Этноцентризм, признающий в качестве национальной ценности только «отвлеченную самобытность», отрицающий всякое «сверхнациональное единство» — главный противник того понимания нации, которое было развито теоретиками «русской идеи», в частности Владимиром Соловьевым[165]. В противоположность этому пониманию, этноцентризм стремится редуцировать нацию к антропологическим особенностям народа на стадии его этнического существования. Сделать это тем более легко, что речь идет о народе, который еще во многом остается в плену традиционного образа жизни, у которого отсутствует привычка считаться с общими для всего цивилизованного мира нормами и правилами поведения. Ведь так просто выдать присущую любому народу самобытность за «особую цивилизацию», изобразить ее в качестве самодостаточного состояния, не нуждающегося ни в каких серьезных экономических и политических подвижках — ни в правах человека, ни в демократии. Состояния, высшей добродетелью которого является сохранение первоначального «статус-кво».

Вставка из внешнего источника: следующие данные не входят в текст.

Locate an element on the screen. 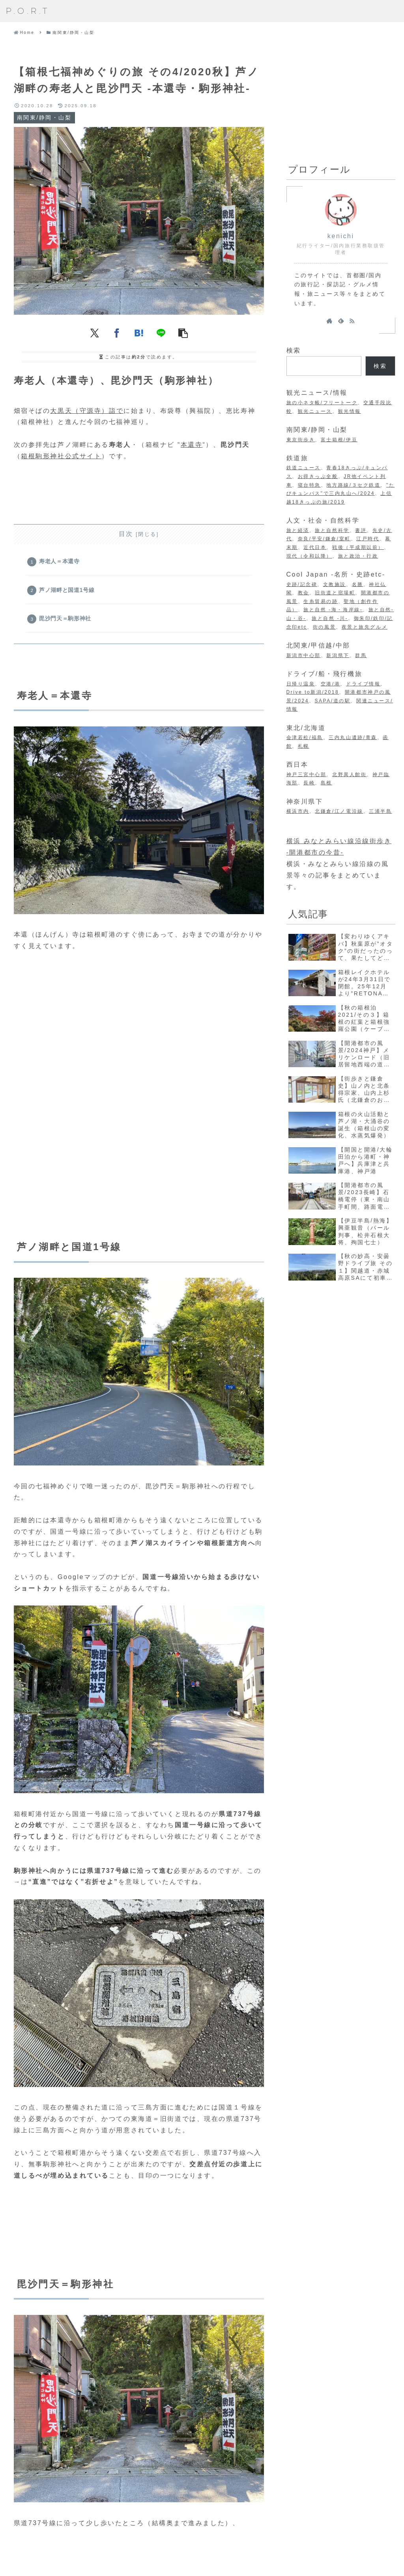 The width and height of the screenshot is (404, 2576). 生糸貿易の跡 is located at coordinates (320, 601).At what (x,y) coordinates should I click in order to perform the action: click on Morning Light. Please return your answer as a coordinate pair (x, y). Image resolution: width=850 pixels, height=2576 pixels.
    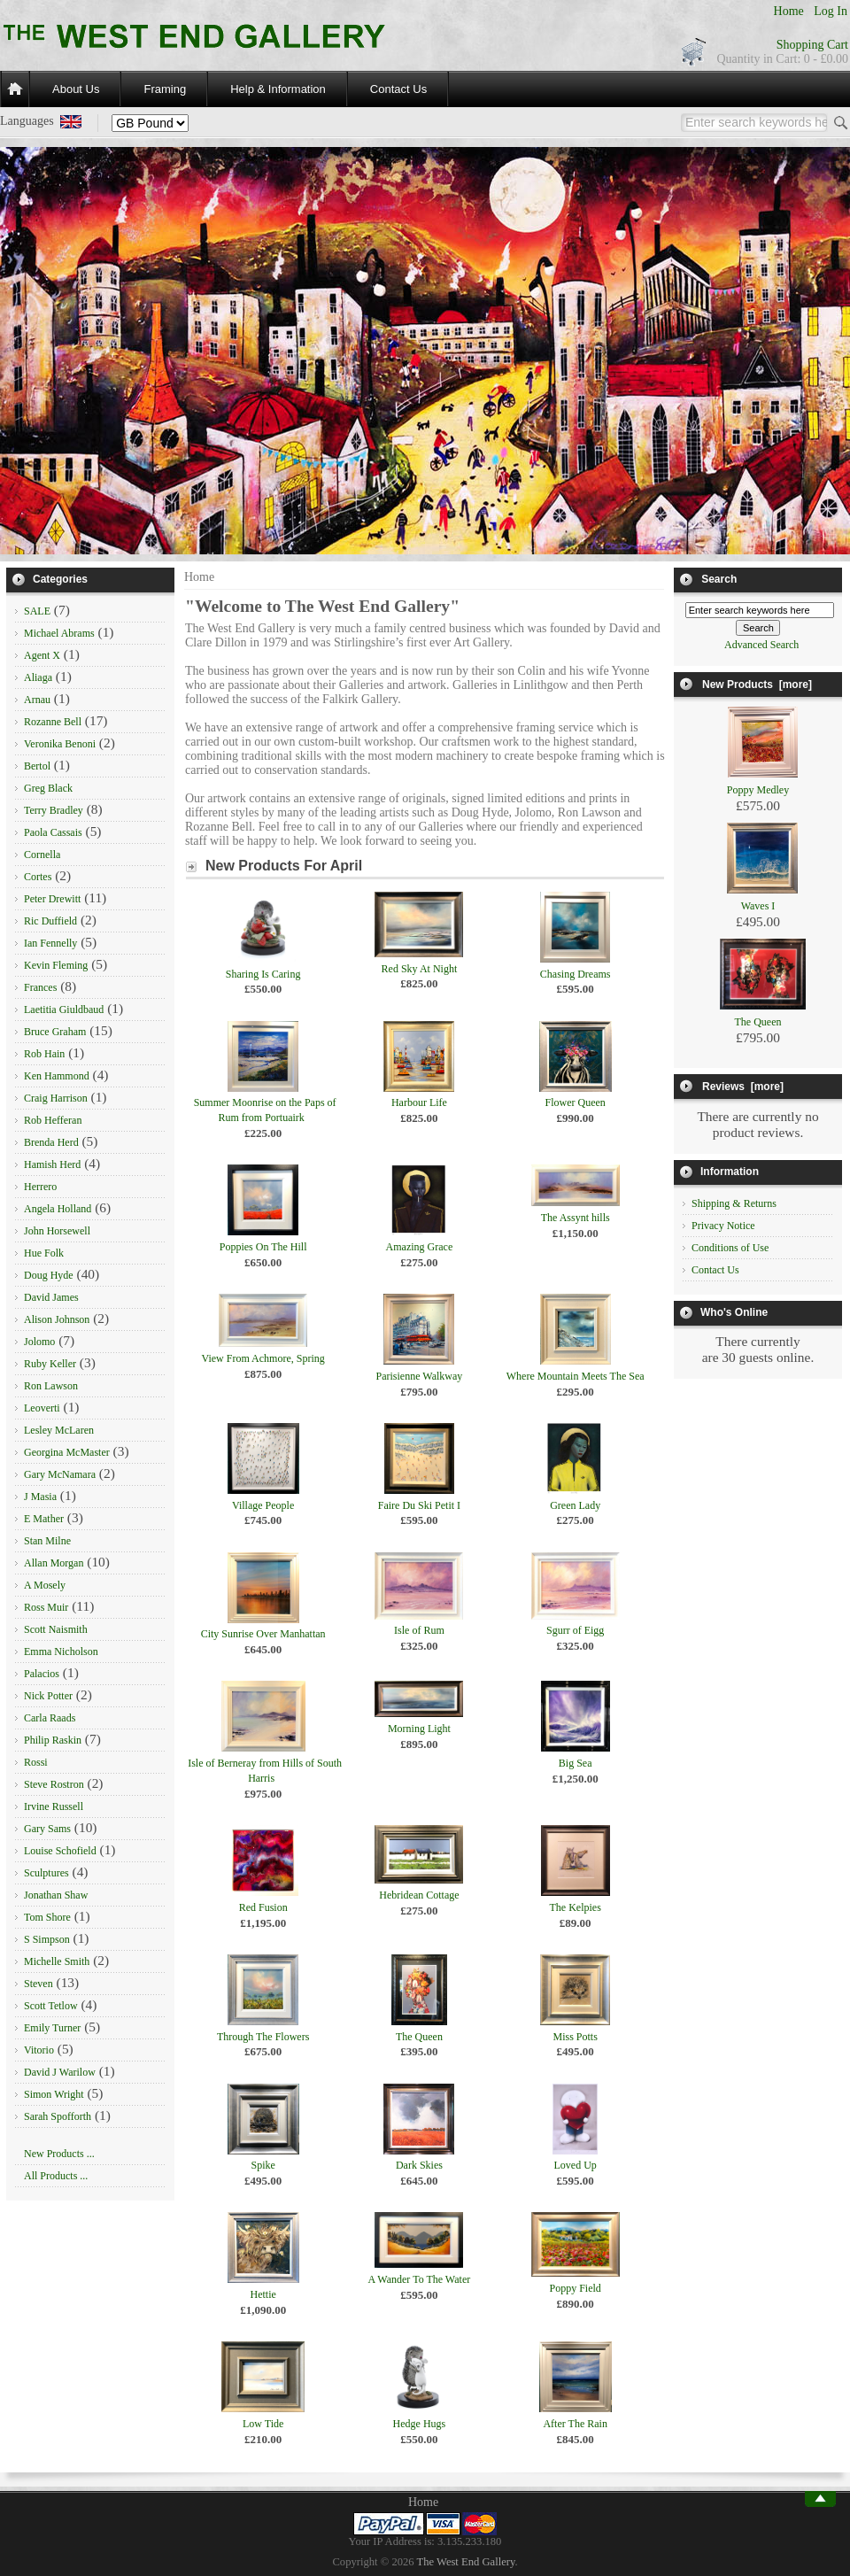
    Looking at the image, I should click on (419, 1728).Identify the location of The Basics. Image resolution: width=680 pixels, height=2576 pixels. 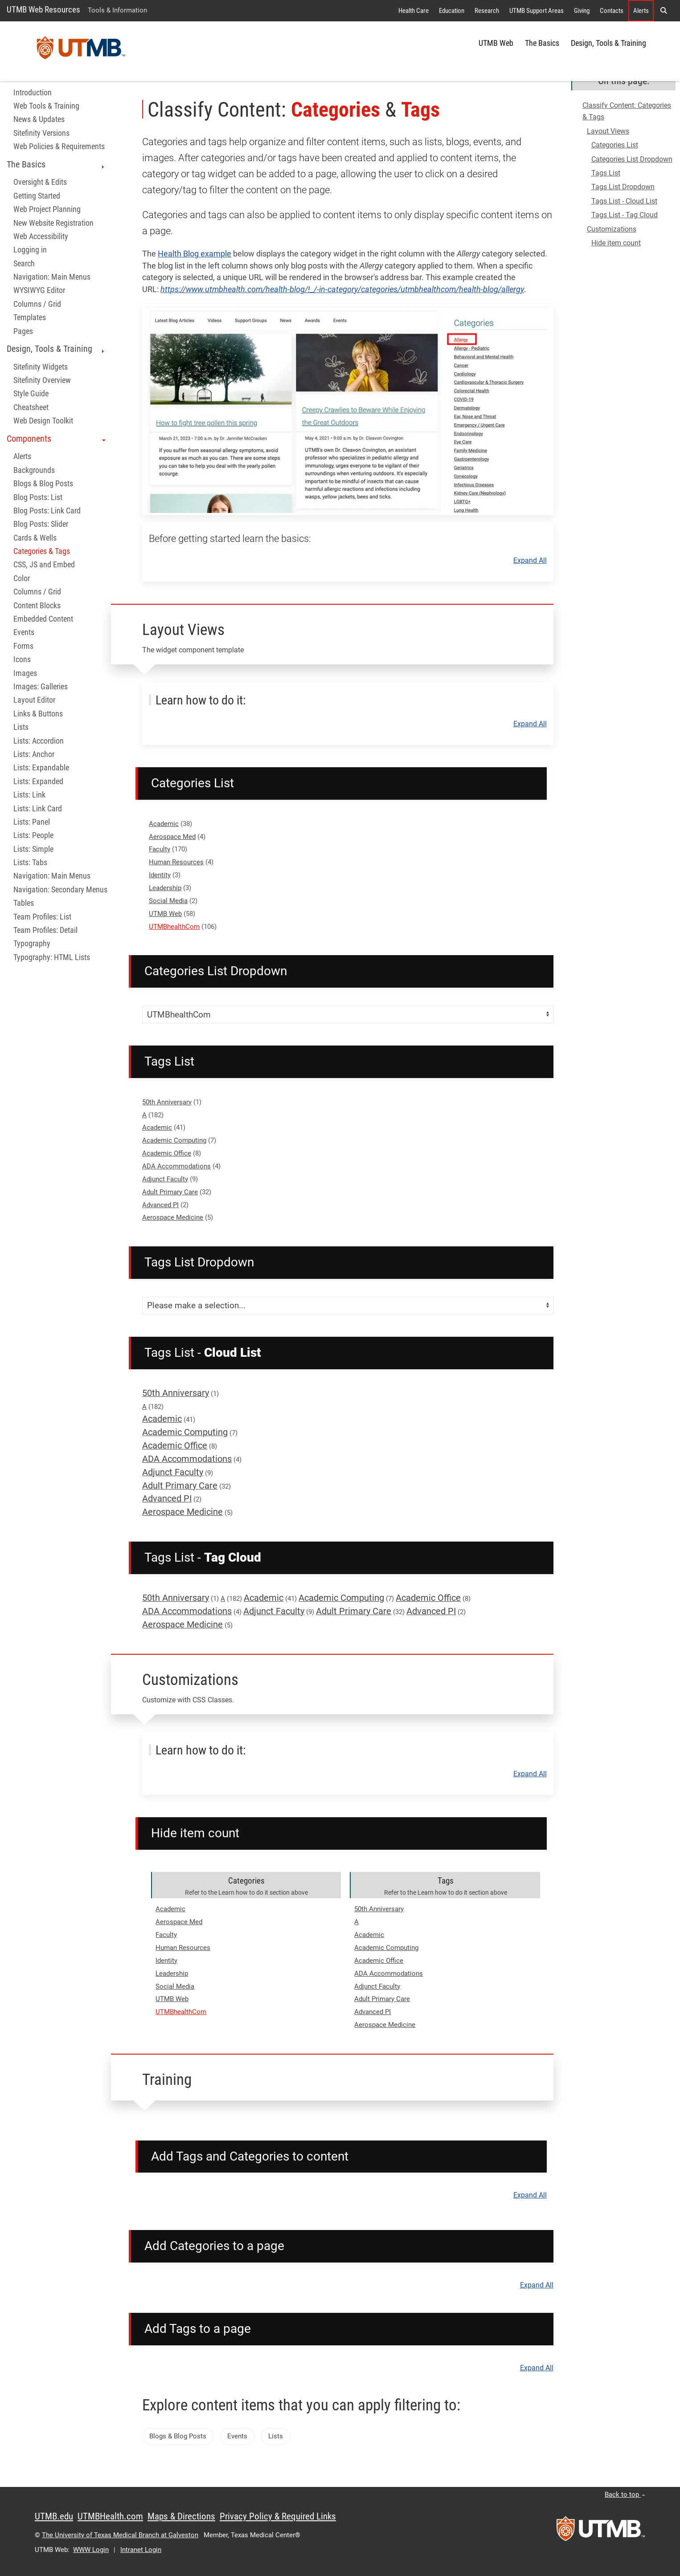
(542, 43). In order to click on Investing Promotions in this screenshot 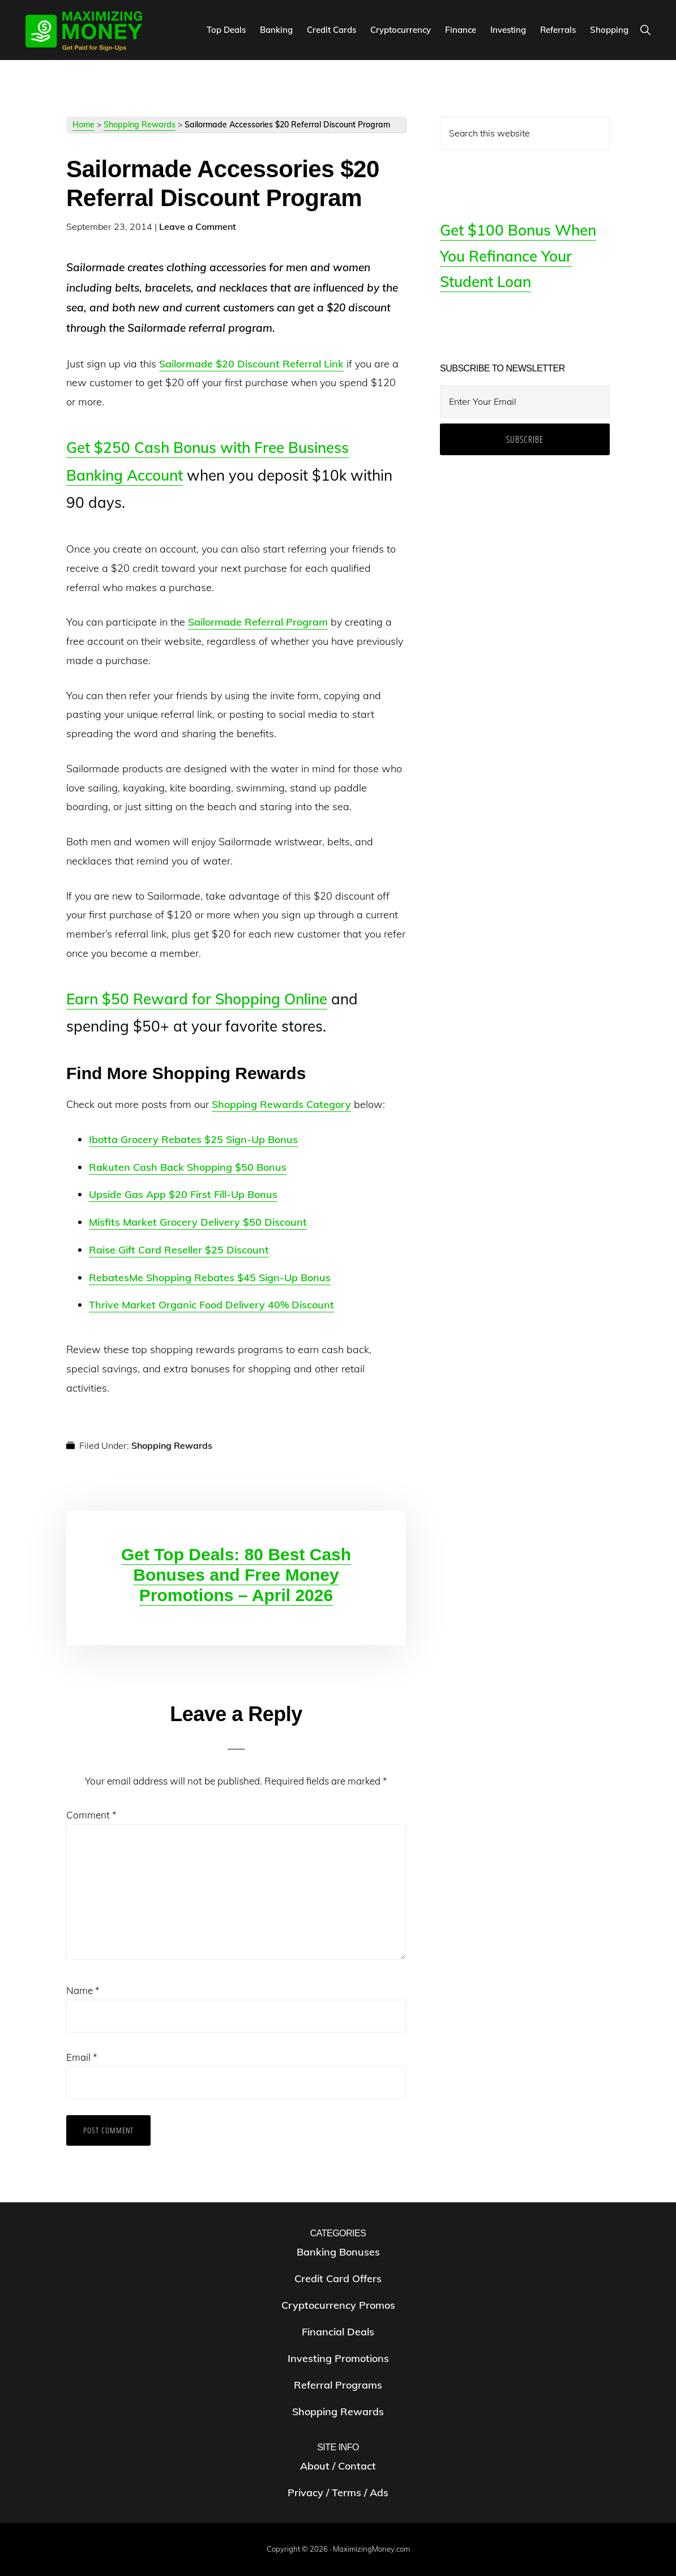, I will do `click(338, 2358)`.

В такой приверженности собственной старине неясно, правда, одно — что считать своим, исконно русским, самобытным. Расточая бесконечные дифирамбы в адрес своей самобытности, мы не всегда можем толком объяснить, в чем именно она состоит. Что есть в России такого, чего нет у других? Огромная территория, запасы нефти и газа? Это не повод для гордости, а тем более, не вечное преимущество в длительной перспективе. Когда-то могущественная империя? Многие народы могут похвастаться таким же прошлым. Православие? Но и другие народы не оставлены милостью Божьей. Великая русская культура, созданная нашими предками? Но у многих народов она не менее велика. Что же еще?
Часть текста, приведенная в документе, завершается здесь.